“... milkmaids who drew milk from cows,
With udders kept abnormal for that end.”
In confirmation of which see “Report of the Committee, consisting of Mr. E. Bidwell, Professor Boyd Dawkins, and others, appointed for the purpose of preparing a Report on the Herds of Wild Cattle in Chartley Park, and other parks in Great Britain.” The Committee state, concerning a herd of wild cattle at Somerford Park, near Congleton, of which herd “the cows are all regularly milked,” that “The udders of the cows here are as large as in ordinary domestic cows, which is not the case in the herds which are not milked.”—(“Report of the British Association,” 1887, p. 141.)
XXIV.
1.—“Misread by man ...”
“You say ‘We marry our girls when they reach puberty,’ and you take as indication of that stage one only, and that the least certain, of the many changes which go to make up maturity. It is the least certain because the most variable, and dependent more upon climate and conditions of life than upon any true physical development. No one would deny that a strong country girl of thirteen was more mature physically than a girl of eleven brought up in the close, unwholesome atmosphere of a crowded city, yet you say the latter has attained to puberty, and that the former has not. Into such discrepancies has this physiological error led you. Without going into the domain of physiology for proof of assertion, let me draw your attention to the very practical proof of its truth, which you have in the fact well-known to you all, that girls married at this so-called period of puberty do not, as a rule, bear children till some years later, i.e., till they really approach maturity. I allow that you share this error with all but modern physiologists. Even if marriage is delayed till fourteen, where conception takes place immediately, sterility follows after; but where the girl is strong and healthy there is a lapse of three or four years before child-bearing begins, a proof that puberty had not been reached till then, although menstruation had been all the time existent. Of course there are exceptional cases, but does not the consensus of experience point to these as general truths?”—Mrs. Pechey Phipson, M.D. (Address to Hindoos).
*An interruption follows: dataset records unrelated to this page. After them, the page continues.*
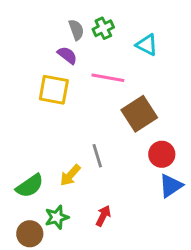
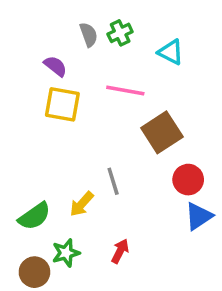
purple semicircle: (67, 55) -> (55, 66), moved

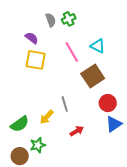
cyan triangle: (171, 52) -> (98, 46), moved
pink line: (125, 90) -> (72, 52), turned 50
red arrow: (120, 251) -> (77, 131), moved, turned 32

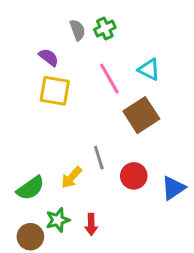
red circle: (108, 103) -> (134, 176), moved
red arrow: (77, 131) -> (91, 225), moved, turned 120

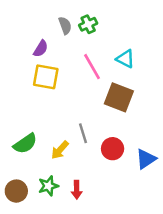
purple semicircle: (49, 57) -> (41, 49), turned 84
brown square: (141, 115) -> (119, 97), turned -36
green semicircle: (30, 188) -> (25, 144), moved
brown circle: (30, 237) -> (16, 191), moved

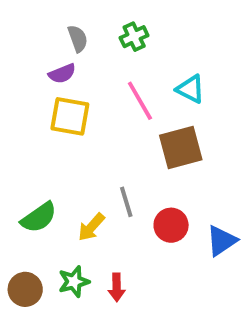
gray semicircle: (65, 26) -> (78, 39), moved
purple semicircle: (41, 49) -> (62, 74), turned 36
brown square: (119, 97) -> (181, 147), turned -36

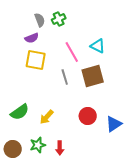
green cross: (134, 37) -> (59, 19), moved
gray line: (126, 202) -> (65, 77), moved

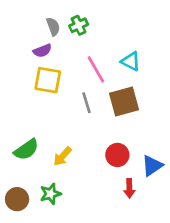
red arrow: (60, 148) -> (129, 188), moved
Id. “... sign of his misdeed.”
See Note XXVI., 6.
4.—“... victim to his adult rage.”
Of this, as existent to the present age, abundant direct and collateral evidence is given by a brochure entitled “A Practical View of the Age of Consent Act, for the benefit of the Mahomedan community in general, by the Committee of the Mahomedan Literary Society of Calcutta,” published by that Society, in June, 1891, as “an accurate exposition of the object and scope of the new law, in the clearest possible language, for the benefit of the Mahomedans, particularly the ignorant classes, and circulated widely in the vernacular languages for that purpose.”